Во время пути восемь матросов и кочегаров вступили в партию и подано несколько заявлений научных сотрудников.

Свою работу, открытия и исследования новых морских путей считаем частью великого плана социалистического строительства и под этим знаменем преодолели преграды.

Начальник экспедиции ШМИДТ.

Капитан ледокола ВОРОНИН.

Заведующий научной частью ВИЗЕ.

Предсудкома машинист КРЮЧКОВ.

Секретарь ячейки ВКП (б) матрос АДАЕВ».

Но не надо думать, что наш путь за кормой «Уссурийца» по Тихому океану представлял нечто вроде увеселительной прогулки. Разумеется, после Арктики было полегче, но… нелегко. Происшествия случались и здесь. Одно из наиболее неприятных произошло 7 октября, когда во время сильного шторма лопнул буксирный канат. Волна была довольно высокой, но деваться некуда — скреплять буксир надо.

Эту опасную процедуру капитан «Уссурийца» Кострубов провел на самом высоком уровне. Он смело зашел с наветренной стороны прямо под грозный форштевень «Сибирякова», способный проткнуть его, как шампур порцию шашлыка. Отлично проведенный маневр позволил матросам обоих судов бросить друг другу концы. Буксировочный трос, вытянутый привязанными к нему канатами, был сращен, и мы поплыли дальше, невзирая на шторм.

Через неделю, 15 октября, когда корабли бросали якоря у Петропавловска-на-Камчатке, мы приняли по радио следующую телеграмму:

«Горячий привет и поздравления участникам экспедиции, успешно разрешившим историческую задачу сквозного плавания по Ледовитому океану в одну навигацию.

Успехи вашей экспедиции, преодолевшей неимоверные трудности, еще раз доказывают, что нет таких крепостей, которых не могли бы взять большевистская смелость и организованность.

Мы входим в ЦИК СССР с ходатайством о награждении орденом Ленина и Трудового Красного Знамени участников экспедиции.

СТАЛИН, МОЛОТОВ, ВОРОШИЛОВ, ЯНСОН».

Целый месяц на буксире у «Уссурийца» мы шлепали по Тихому океану, получив указание следовать на капитальный ремонт в Японию. 4 ноября 1932 года благополучно добрались до Иокогамы.

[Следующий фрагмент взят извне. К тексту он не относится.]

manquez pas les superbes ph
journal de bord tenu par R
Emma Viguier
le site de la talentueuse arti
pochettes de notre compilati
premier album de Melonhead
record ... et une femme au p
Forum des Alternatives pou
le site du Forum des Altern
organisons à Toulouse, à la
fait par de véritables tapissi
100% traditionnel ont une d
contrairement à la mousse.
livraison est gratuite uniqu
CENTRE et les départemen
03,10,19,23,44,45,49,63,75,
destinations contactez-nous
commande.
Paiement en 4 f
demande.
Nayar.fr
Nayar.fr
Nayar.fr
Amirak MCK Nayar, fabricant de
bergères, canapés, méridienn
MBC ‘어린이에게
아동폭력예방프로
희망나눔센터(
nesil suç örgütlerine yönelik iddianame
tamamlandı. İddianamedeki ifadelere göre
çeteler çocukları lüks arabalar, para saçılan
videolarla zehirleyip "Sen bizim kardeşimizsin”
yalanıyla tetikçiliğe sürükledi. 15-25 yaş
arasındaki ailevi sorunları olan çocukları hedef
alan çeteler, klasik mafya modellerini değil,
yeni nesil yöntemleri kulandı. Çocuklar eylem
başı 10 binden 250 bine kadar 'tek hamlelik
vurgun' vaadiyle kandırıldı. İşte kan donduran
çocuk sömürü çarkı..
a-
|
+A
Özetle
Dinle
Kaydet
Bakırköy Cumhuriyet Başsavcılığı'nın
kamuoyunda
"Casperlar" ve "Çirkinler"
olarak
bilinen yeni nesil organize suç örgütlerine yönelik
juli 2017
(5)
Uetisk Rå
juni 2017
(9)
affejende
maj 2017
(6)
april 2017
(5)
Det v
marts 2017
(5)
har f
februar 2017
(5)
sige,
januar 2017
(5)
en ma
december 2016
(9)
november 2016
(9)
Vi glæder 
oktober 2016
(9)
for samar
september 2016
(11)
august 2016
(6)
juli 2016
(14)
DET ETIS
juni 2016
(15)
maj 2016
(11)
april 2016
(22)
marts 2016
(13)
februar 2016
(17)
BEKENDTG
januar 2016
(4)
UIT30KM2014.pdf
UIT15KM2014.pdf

Перед заходом в порт «почистили перышки». Оба корабля были отмыты, отдраены, покрашены. Все заблестело и засверкало, словно и не было за спиной тяжелейшего похода. Одним словом, в иностранный порт мы пришли с гордо поднятой головой, как и положено, приходить победителям.

Поставили нас на внешний рейд. Прибежал к нам быстрый белоснежный моторный катер с палубой из тикового дерева, чистой, как тарелки на обеденном столе. На катере японские власти. Матросы босиком, офицеры-пограничники и таможенники в накрахмаленных белых кителях, в фуражках, расшитых золотом и позументами.

Японские власти вошли на палубу «Сибирякова». Нас выстроили в шеренгу для медицинского освидетельствования. Один из японских офицеров был врач. Он осмотрел нас, проявляя наибольший интерес к нашим глазам. Нет ли у кого-нибудь из нас трахомы? Трахомы как, впрочем, каких-либо других болезней, не оказалось.

И мы, и японцы с интересом рассматривали друг друга. Сибиряковцы были после похода оборваны и обтрепаны, да к тому же кое-кто обзавелся полярными бородами. Но даже на таком фоне в строю сибиряковцев выделялась одна очень красочная личность. Это был наш завхоз Малашенко. Облик его не мог не произвести впечатления на японцев: огромного роста, с шапкой черных, как воронье крыло, волос, черные усы и солидная, окладистая черная борода. Одним словом, посмотреть со стороны — и наш мирный скуповатый завхоз покажется чистейшим Соловьем-разбойником.